1. Hands and Fingers
Bananas do not grow on trees. The banana plant is classified as an arborescent (tree-like) perennial herb and the banana itself is actually considered a berry. The correct name for bunch of bananas is a hand of bananas; a single banana is a finger.
2. Heart Health
One banana contains 467mg of potassium, providing powerful protection to the cardiovascular system. Regular consumption of the potassium-packed fruit helps guard against high blood pressure, atherosclerosis and stroke.
Although bananas do not contain high amounts of calcium, they do supply the body with an abundance of fructooligosaccharide, a prebiotic substance (one which encourages probiotics, the friendly bacteria in the digestive system). As fructooligosaccharides ferment in the digestive tract, they enhance the body's ability to absorb calcium.

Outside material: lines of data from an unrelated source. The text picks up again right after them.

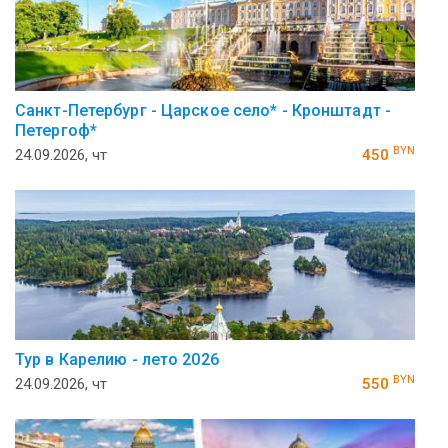
Санкт-Петербург - Царское село* - Кронштадт -
Петергоф*
BYN
24.09.2026, чт
450
Тур в Карелию - лето 2026
BYN
24.09.2026, чт
550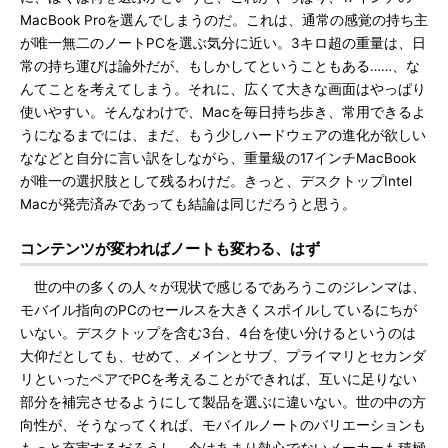
MacBook Proを選んでしまうのだ。これは、通常の感覚の持ち主
が唯一無二のノートPCを選ぶ気分に近い。3キロ超の重量は、日
常の持ち運びは論外だが、もしかしてということもある……、な
んてことを考えてしまう。それに、広くて大きな画面はやっぱり
使いやすい。そんなわけで、Macを毎日持ち歩き、常用できるよ
うになるまでには、まだ、もう少しハードウェアの進化が欲しい
ななどと自分に言い訳をしながら、重量級の17インチMacBook
が唯一の選択肢として残るわけだ。きっと、デスクトップIntel
Macが発売済みであっても結論は同じだろうと思う。
コンテンツが変わればノートも変わる、はず
世の中の多くの人々が現状で感じるであろうこのジレンマは、
モバイル指向のPCのセールスを大きくスポイルしているにちが
いない。デスクトップを含む3台、4台を使い分けるというのは
大仰だとしても、せめて、メインとサブ、プライマリとセカンダ
リといったペアでPCを考えることができれば、互いに足りない
部分を補完させるようにして製品を選ぶに違いない。世の中の方
向性が、そうなってくれば、モバイルノートのバリエーションも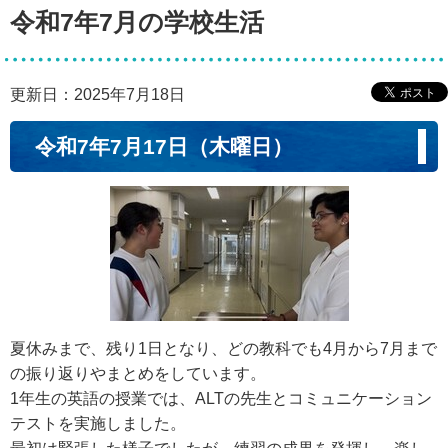
令和7年7月の学校生活
更新日：2025年7月18日
令和7年7月17日（木曜日）
夏休みまで、残り1日となり、どの教科でも4月から7月まで
の振り返りやまとめをしています。
1年生の英語の授業では、ALTの先生とコミュニケーション
テストを実施しました。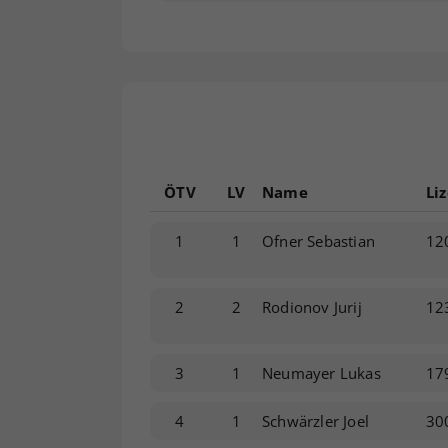
ÖTV
LV
Name
Li
1
1
Ofner Sebastian
12
2
2
Rodionov Jurij
12
3
1
Neumayer Lukas
17
4
1
Schwärzler Joel
30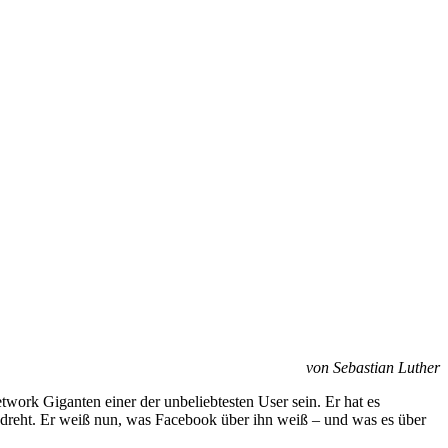
von Sebastian Luther
work Giganten einer der unbeliebtesten User sein. Er hat es
edreht. Er weiß nun, was Facebook über ihn weiß – und was es über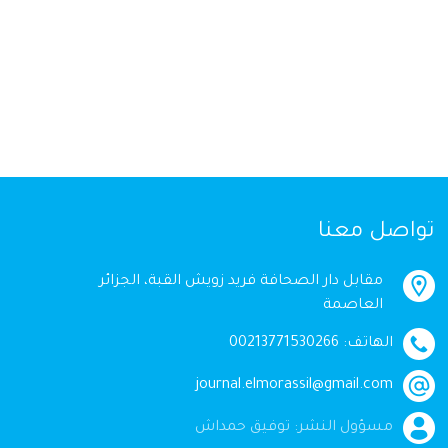
تواصل معنا
مقابل دار الصحافة فريد زويش القبة، الجزائر
العاصمة
الهاتف: 00213771530266
journal.elmorassil@gmail.com
مسؤول النشر: توفيق حمداش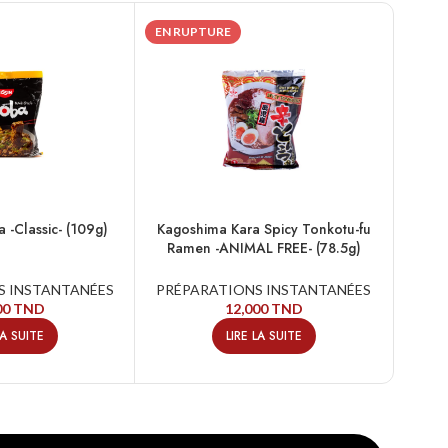
EN RUPTURE
EN R
 -Classic- (109g)
Kagoshima Kara Spicy Tonkotu-fu
Kagosh
Ramen -ANIMAL FREE- (78.5g)
S INSTANTANÉES
PRÉPARATIONS INSTANTANÉES
PRÉ
00
TND
12,000
TND
LA SUITE
LIRE LA SUITE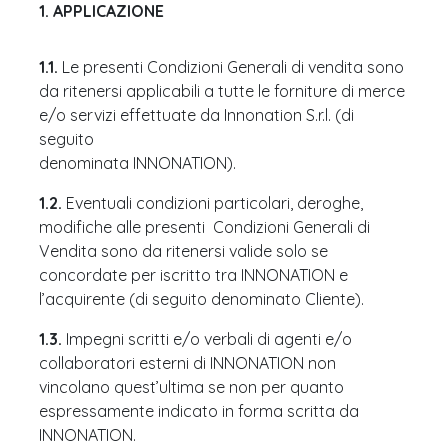
1. APPLICAZIONE
1.1.
Le presenti Condizioni Generali di vendita sono
da ritenersi applicabili a tutte le forniture di merce
e/o servizi effettuate da Innonation S.r.l. (di
seguito
denominata INNONATION).
1.2.
Eventuali condizioni particolari, deroghe,
modifiche alle presenti Condizioni Generali di
Vendita sono da ritenersi valide solo se
concordate per iscritto tra INNONATION e
l’acquirente (di seguito denominato Cliente).
1.3.
Impegni scritti e/o verbali di agenti e/o
collaboratori esterni di INNONATION non
vincolano quest’ultima se non per quanto
espressamente indicato in forma scritta da
INNONATION.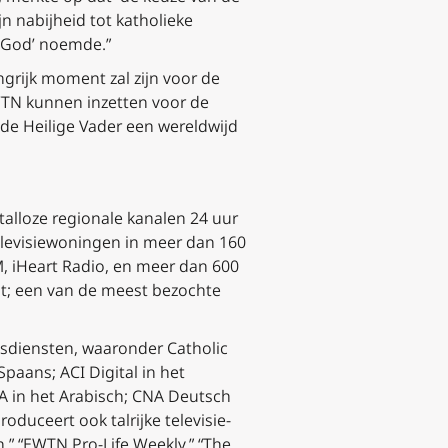
n nabijheid tot katholieke
n God’ noemde.”
grijk moment zal zijn voor de
WTN kunnen inzetten voor de
e Heilige Vader een wereldwijd
talloze regionale kanalen 24 uur
elevisiewoningen in meer dan 160
, iHeart Radio, en meer dan 600
st; een van de meest bezochte
sdiensten, waaronder Catholic
paans; ACI Digital in het
NA in het Arabisch; CNA Deutsch
oduceert ook talrijke televisie-
 “EWTN Pro-Life Weekly,” “The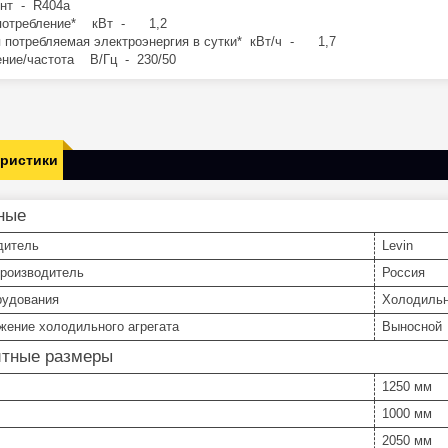
нт - R404a
потребление* кВт - 1,2
 потребляемая электроэнергия в сутки* кВт/ч - 1,7
ние/частота В/Гц - 230/50
еристики
ные
дитель
Levin
производитель
Россия
рудования
Холодильн
жение холодильного агрегата
Выносной
итные размеры
1250 мм
1000 мм
2050 мм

4. Energy and Mood Balancing
Another benefit to bananas high potassium content derives from that mineral's role as an energy-supplying electrolyte. Since bananas also contain tryptophan, serotonin and norepinephrine, they help prevent depression while encouraging feelings of well-being and relaxation. In addition, the vitamin B6 in bananas helps protect against sleeplessness, mood swings and irritability.
Bananas, combined with the African herb orinol, have been used to treat cataracts in Nigeria. They also share with other fruits the ability to prevent macular degeneration, the leading cause of vision loss in adults. According to a study published in the Archives of Opthmalogy in 2004, people who eat 3 servings of fruit per day are statistically unlike to develop the vision-diminishing disease.
6. Better Digestion
Bananas suppress acid in the digestive tract, alleviating heartburn and helping guard against ulcers. Since bananas contain pectin, a soluble fiber, they aid in the elimination process, helping prevent constipation.
7. Baby Food
Since they are easily digested, bananas are a perfect food for babies just beginning to move to solid foods.
8. HIV Protection
The Journal of Biological Chemistry in March 2010 published a study which revealed the healing potential of BanLec, a lectin protein in bananas. Researchers found that this protein which binds to sugars can also bind to HIV-infected cells, enveloping them and preventing their replication and transmission.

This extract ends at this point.